Return each line of the data below exactly, omitting any pictures.
[Start of section]
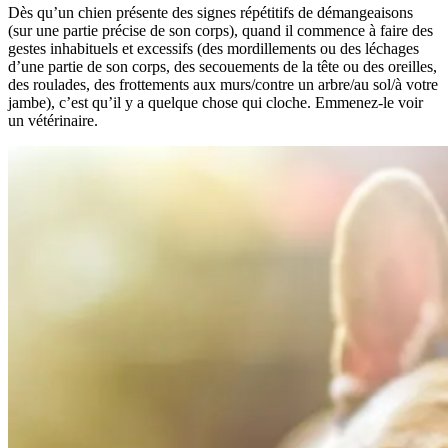
Dès qu’un chien présente des signes répétitifs de démangeaisons
(sur une partie précise de son corps), quand il commence à faire des
gestes inhabituels et excessifs (des mordillements ou des léchages
d’une partie de son corps, des secouements de la tête ou des oreilles,
des roulades, des frottements aux murs/contre un arbre/au sol/à votre
jambe), c’est qu’il y a quelque chose qui cloche. Emmenez-le voir
un vétérinaire.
[End of section]
• Answer to the exercise:
Dès qu’un chien présente des signes répétitifs de démangeaisons
(sur une partie précise de son corps), quand il commence à faire des
gestes inhabituels et excessifs (des mordillements ou des léchages
d’une partie de son corps, des secouements de la tête ou des oreilles,
des roulades, des frottements aux murs/contre un arbre/au sol/à votre
jambe), c’est qu’il y a quelque chose qui cloche. Emmenez-le voir
un vétérinaire.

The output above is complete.